Reu-hub commented 1 week ago

The downloaded Excel files have extra columns prefixed as column 1, column 2, ... which are not necessary. In order to read each file please use:

choosing columns

col_names <- readxl::read_excel(path = "file_name.xlsx", n_max = 0) column_range <- data.frame(names = names(col_names)) %>% mutate(type = ifelse(test = (grepl(pattern = "[0:9]",x = names)), yes = "numeric", no = "text")) %>% dplyr::filter(!grepl(pattern = "column",x = names,ignore.case = TRUE))

reading files

ids_data = readxl::read_excel( path = "file_name.xlsx", range = readxl::cell_cols(1:nrow(column_range)), col_types = column_range$type )

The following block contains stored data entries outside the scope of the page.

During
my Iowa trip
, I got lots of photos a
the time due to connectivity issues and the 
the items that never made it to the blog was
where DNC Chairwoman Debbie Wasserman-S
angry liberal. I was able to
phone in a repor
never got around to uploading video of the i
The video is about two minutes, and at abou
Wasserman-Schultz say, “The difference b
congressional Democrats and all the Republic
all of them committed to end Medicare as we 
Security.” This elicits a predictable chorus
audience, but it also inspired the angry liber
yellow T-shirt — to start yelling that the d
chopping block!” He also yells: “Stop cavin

christophscheuch commented 1 week ago

The downloaded Excel files have extra columns prefixed as column 1, column 2, ... which are not necessary. In order to read each file please use:

choosing columns

col_names <- readxl::read_excel(path = "file_name.xlsx", n_max = 0) column_range <- data.frame(names = names(col_names)) %>% mutate(type = ifelse(test = (grepl(pattern = "[0:9]",x = names)), yes = "numeric", no = "text")) %>% dplyr::filter(!grepl(pattern = "column",x = names,ignore.case = TRUE))

reading files

ids_data = readxl::read_excel( path = "file_name.xlsx", range = readxl::cell_cols(1:nrow(column_range)), col_types = column_range$type )

Amazing, thank you this worked! I'll finalize the PR later today.

chriscarrollsmith commented 1 week ago

I checked the licenses of readxl and its dependencies, and fortunately none of them use GPL3.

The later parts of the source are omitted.